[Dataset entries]
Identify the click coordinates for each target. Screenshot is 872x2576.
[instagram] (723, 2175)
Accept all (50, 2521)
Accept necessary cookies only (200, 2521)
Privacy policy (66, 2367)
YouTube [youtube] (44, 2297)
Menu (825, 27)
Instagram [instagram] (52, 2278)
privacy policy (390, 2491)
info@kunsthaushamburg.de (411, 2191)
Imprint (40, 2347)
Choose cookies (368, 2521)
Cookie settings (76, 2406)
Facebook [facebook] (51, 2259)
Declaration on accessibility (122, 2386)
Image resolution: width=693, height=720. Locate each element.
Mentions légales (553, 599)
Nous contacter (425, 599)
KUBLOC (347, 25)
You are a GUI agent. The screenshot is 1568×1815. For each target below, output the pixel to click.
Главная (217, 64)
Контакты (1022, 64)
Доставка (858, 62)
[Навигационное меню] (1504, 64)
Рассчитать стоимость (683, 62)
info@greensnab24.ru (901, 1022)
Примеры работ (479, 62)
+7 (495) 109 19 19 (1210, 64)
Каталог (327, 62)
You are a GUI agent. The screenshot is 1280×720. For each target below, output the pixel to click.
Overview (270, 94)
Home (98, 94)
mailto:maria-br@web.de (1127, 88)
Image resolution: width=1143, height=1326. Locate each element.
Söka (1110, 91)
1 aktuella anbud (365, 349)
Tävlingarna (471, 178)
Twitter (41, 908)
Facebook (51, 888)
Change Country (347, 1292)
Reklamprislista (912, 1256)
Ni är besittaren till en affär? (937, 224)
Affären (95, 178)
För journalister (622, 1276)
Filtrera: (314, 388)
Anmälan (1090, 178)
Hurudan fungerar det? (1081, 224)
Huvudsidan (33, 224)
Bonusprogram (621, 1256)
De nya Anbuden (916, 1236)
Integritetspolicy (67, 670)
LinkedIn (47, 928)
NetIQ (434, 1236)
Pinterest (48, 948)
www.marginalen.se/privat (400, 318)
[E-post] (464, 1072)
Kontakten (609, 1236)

## DESCRIPTION OF THE TASK
From the entries above, return each line with the word "Locate" in it.

## RESULT FOR THIS EXERCISE
Image resolution: width=693, height=720. Locate each element.
Image resolution: width=1143, height=1326. Locate each element.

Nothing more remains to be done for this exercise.